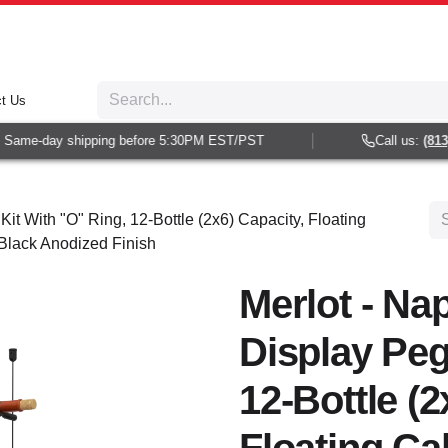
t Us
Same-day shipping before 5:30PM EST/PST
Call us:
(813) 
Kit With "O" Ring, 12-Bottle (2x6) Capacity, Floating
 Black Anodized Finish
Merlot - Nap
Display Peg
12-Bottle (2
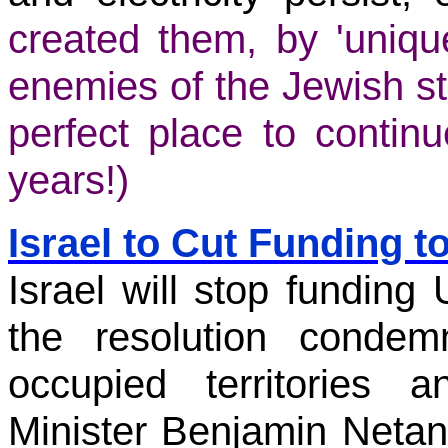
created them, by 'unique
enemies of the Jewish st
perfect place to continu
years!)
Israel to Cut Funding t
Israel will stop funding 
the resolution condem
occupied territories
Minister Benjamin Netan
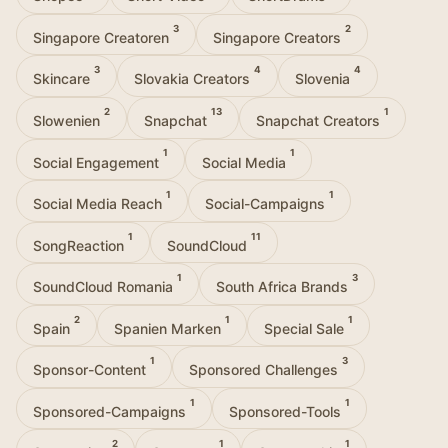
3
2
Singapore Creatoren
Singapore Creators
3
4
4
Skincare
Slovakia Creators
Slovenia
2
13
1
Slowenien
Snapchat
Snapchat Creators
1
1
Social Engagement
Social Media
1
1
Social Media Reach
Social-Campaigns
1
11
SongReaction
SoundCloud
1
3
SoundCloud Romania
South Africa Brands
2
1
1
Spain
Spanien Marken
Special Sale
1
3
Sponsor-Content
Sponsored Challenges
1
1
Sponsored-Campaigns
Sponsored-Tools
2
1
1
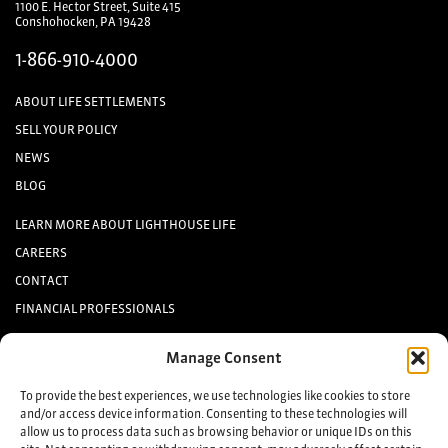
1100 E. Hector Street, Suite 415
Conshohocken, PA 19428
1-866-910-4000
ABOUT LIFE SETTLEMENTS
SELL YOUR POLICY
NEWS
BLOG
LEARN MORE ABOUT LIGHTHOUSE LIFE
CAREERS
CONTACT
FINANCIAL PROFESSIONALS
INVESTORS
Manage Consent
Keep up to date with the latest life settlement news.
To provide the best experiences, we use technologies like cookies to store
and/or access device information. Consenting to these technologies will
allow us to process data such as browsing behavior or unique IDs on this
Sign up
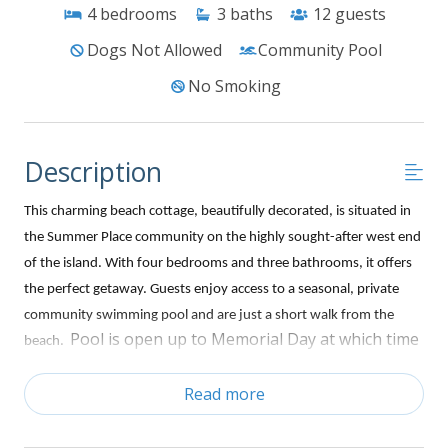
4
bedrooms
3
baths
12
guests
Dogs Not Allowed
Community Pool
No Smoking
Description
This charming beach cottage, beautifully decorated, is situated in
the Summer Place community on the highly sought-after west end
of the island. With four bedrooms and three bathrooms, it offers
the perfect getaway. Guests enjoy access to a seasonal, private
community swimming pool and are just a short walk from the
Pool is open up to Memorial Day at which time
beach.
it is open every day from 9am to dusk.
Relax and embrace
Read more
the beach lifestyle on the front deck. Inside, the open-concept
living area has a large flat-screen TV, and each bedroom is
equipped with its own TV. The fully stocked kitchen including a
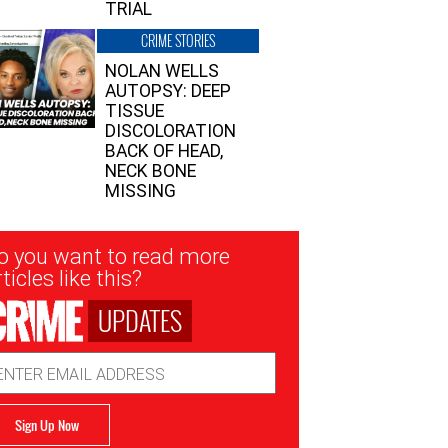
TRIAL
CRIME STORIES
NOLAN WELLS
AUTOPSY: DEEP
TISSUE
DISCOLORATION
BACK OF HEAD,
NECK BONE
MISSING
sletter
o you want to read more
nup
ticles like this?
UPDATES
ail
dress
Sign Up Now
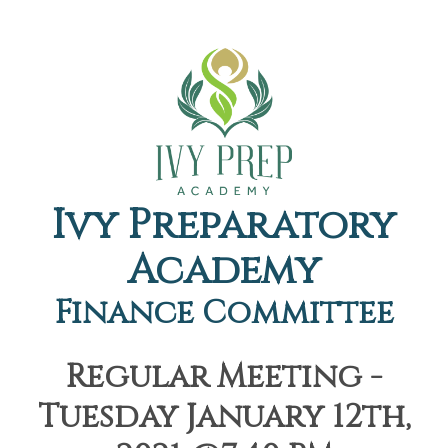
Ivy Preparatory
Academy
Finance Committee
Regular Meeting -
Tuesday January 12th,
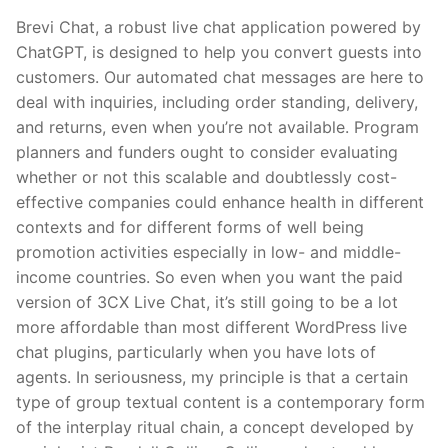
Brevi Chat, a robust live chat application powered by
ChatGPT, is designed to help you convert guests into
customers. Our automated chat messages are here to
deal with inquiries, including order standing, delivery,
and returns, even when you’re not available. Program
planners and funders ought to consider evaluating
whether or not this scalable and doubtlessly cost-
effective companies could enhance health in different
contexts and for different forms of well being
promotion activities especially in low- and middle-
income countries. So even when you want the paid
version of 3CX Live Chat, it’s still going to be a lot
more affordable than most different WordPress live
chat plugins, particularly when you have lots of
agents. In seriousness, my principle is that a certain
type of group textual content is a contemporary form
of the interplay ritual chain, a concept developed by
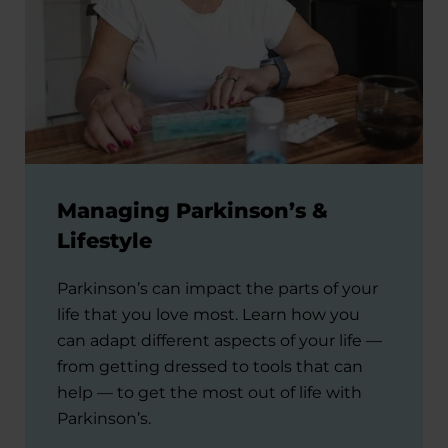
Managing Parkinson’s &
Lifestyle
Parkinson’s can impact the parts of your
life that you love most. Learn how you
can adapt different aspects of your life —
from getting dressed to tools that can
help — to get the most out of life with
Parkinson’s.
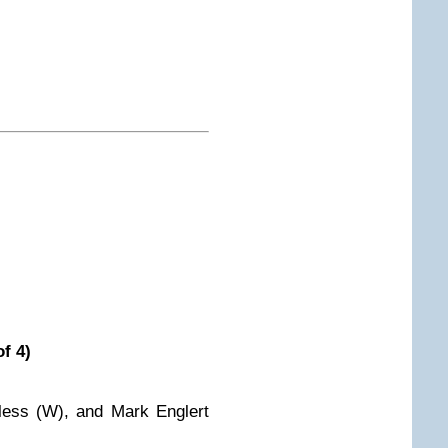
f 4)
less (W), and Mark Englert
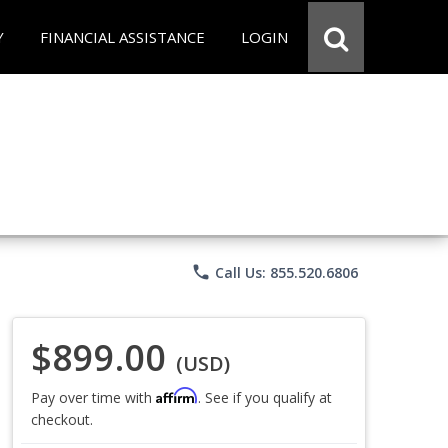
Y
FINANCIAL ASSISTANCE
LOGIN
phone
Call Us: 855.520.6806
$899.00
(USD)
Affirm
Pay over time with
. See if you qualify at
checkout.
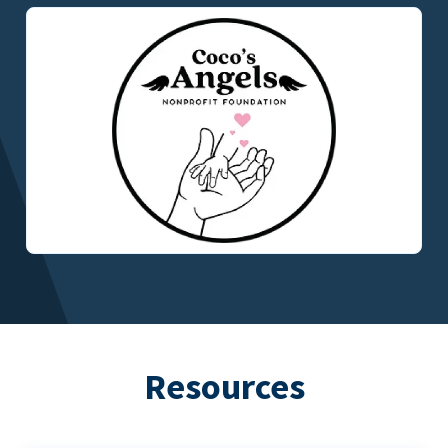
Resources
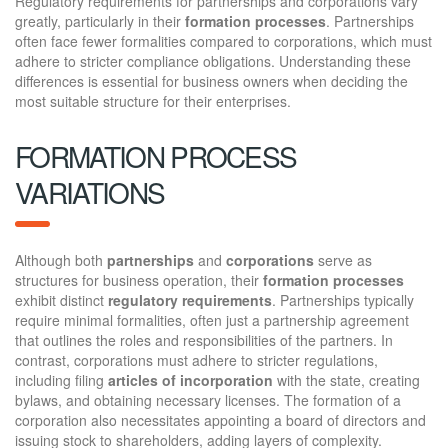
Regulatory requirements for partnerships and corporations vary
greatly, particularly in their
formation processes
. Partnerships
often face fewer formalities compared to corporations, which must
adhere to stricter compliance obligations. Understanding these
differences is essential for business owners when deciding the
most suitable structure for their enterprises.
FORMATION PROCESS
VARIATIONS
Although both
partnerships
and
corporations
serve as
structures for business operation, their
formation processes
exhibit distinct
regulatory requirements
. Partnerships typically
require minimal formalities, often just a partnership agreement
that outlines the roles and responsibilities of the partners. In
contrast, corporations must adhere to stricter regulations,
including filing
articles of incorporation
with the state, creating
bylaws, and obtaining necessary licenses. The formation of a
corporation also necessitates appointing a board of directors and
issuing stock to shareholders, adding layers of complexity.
=======
**DIRECTIONS**
Write out exactly the lines above between the one with "help — to get the most out of life with" and the one with "corporation also necessitates", inclusive, with pictures left out.

**ANSWER SPACE**
help — to get the most out of life with
Parkinson’s.
f 4)
less (W), and Mark Englert
Y
FINANCIAL ASSISTANCE
LOGIN
phone
Call Us: 855.520.6806
$899.00
(USD)
Affirm
Pay over time with
. See if you qualify at
checkout.
Resources
Regulatory requirements for partnerships and corporations vary
greatly, particularly in their
formation processes
. Partnerships
often face fewer formalities compared to corporations, which must
adhere to stricter compliance obligations. Understanding these
differences is essential for business owners when deciding the
most suitable structure for their enterprises.
FORMATION PROCESS
VARIATIONS
Although both
partnerships
and
corporations
serve as
structures for business operation, their
formation processes
exhibit distinct
regulatory requirements
. Partnerships typically
require minimal formalities, often just a partnership agreement
that outlines the roles and responsibilities of the partners. In
contrast, corporations must adhere to stricter regulations,
including filing
articles of incorporation
with the state, creating
bylaws, and obtaining necessary licenses. The formation of a
corporation also necessitates appointing a board of directors and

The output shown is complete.